LLMs can create a synthetic Fallingwater, but they cannot create a new Frank Lloyd Wright. They can generate infinite permutations of what has already existed, but not what has never been done. They remain bounded by their training sets, however large.

From deep learning for urban analysis to LLMs for inspiration or participation, the potential uses of AI in design are manifold. In addition to these, we could add a range of general-purpose features; assistance in writing texts, finding references, or formatting, that can be applied across many professions.
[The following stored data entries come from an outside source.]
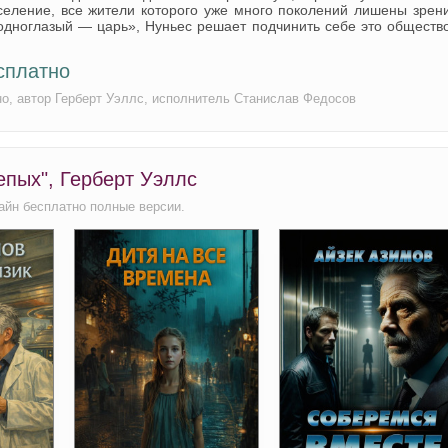
селение, все жители которого уже много поколений лишены зрен
одноглазый — царь», Нуньес решает подчинить себе это обществ
сплатно
но, автор Герберт Уэллс, исполнитель Станислав Федосов
епых", Герберт Уэллс
айн бесплатно полные версии.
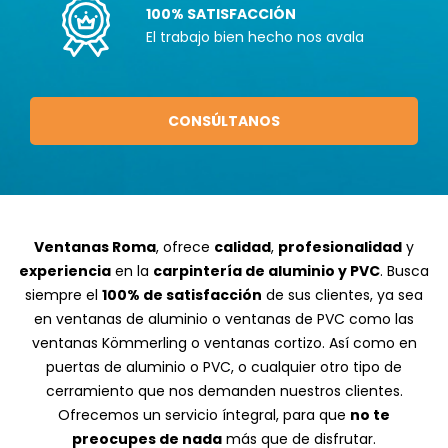
100% SATISFACCIÓN
El trabajo bien hecho nos avala
CONSÚLTANOS
Ventanas Roma
, ofrece
calidad
,
profesionalidad
y
experiencia
en la
carpintería de aluminio y PVC
. Busca
siempre el
100% de satisfacción
de sus clientes, ya sea
en ventanas de aluminio o
ventanas de PVC
como las
ventanas Kömmerling
o
ventanas cortizo
. Así como en
puertas de aluminio
o PVC, o cualquier otro tipo de
cerramiento
que nos demanden nuestros clientes.
Ofrecemos un servicio íntegral, para que
no te
preocupes de nada
más que de disfrutar.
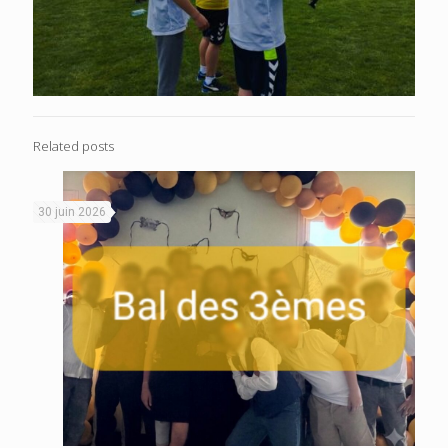
Related posts
30 juin 2026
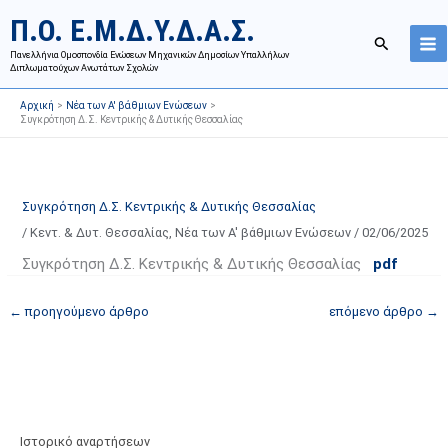
Μετάβαση
Ι
Κ
Π.Ο. Ε.Μ.Δ.Υ.Δ.Α.Σ.
στο
σ
α
Αναζήτησ
περιεχόμενο
Πανελλήνια Ομοσπονδία Ενώσεων Μηχανικών Δημοσίων Υπαλλήλων
τ
τ
Διπλωματούχων Ανωτάτων Σχολών
ο
η
Αρχική
Νέα των Α' βάθμιων Ενώσεων
ρ
γ
Συγκρότηση Δ.Σ. Κεντρικής & Δυτικής Θεσσαλίας
ι
ο
κ
ρ
ό
ί
Συγκρότηση Δ.Σ. Κεντρικής & Δυτικής Θεσσαλίας
α
ε
/
Κεντ. & Δυτ. Θεσσαλίας
,
Νέα των Α' βάθμιων Ενώσεων
/
02/06/2025
ν
ς
α
ά
Συγκρότηση Δ.Σ. Κεντρικής & Δυτικής Θεσσαλίας
pdf
ρ
ρ
←
προηγούμενο άρθρο
επόμενο άρθρο
→
τ
θ
ή
ρ
σ
ω
ε
ν
ω
ι
ν
σ
Ιστορικό αναρτήσεων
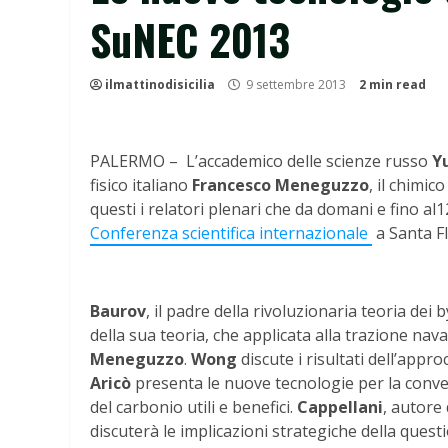
SuNEC 2013
ilmattinodisicilia
9 settembre 2013
2 min read
PALERMO – L’accademico delle scienze russo
Y
fisico italiano
Francesco Meneguzzo
, il chimic
questi i relatori plenari che da domani e fino al
Conferenza scientifica internazionale
a Santa Fl
Baurov
, il padre della rivoluzionaria teoria de
della sua teoria, che applicata alla trazione na
Meneguzzo
.
Wong
discute i risultati dell’appr
Aricò
presenta le nuove tecnologie per la conver
del carbonio utili e benefici.
Cappellani
, autore
discuterà le implicazioni strategiche della ques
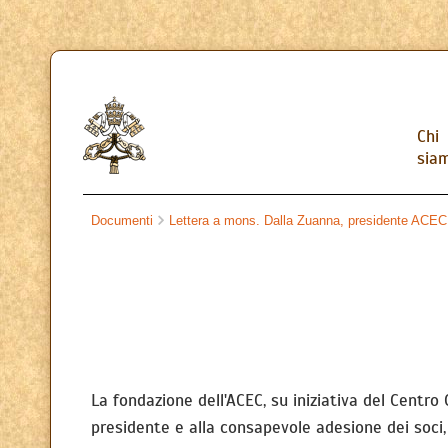
Chi
sia
Documenti
Lettera a mons. Dalla Zuanna, presidente ACEC
La fondazione dell'ACEC, su iniziativa del Centro 
presidente e alla consapevole adesione dei soci,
Yet there are also limitations. They can all be ascribed to the same constraint: the training set. Every system can only do what is contained within the data it has been fed. If we return to the example of the house beside a waterfall: LLMs can create a synthetic Fallingwater, but they cannot create a new Frank Lloyd Wright. They can generate infinite permutations of what has already existed, but not what has never been done. They remain bounded by their training sets, however large.

In the field of design, one way to describe this is perhaps in the words of the great architecture critic and historian Bruno Zevi, who once wrote:

In every era there has been plagiarism, imitation, the “false modern.” Authentic artists–creators of language–are always very few; around them stand professionals who build correctly, perhaps even elegantly, but in prose, not in poetry. Then comes the tide of imitators, who confuse the grand with the grandiose. Ignoring the lexicon, grammar, and syntax of modernity, they build “in the modern style,” that is, in the best of cases, without communicating anything at all.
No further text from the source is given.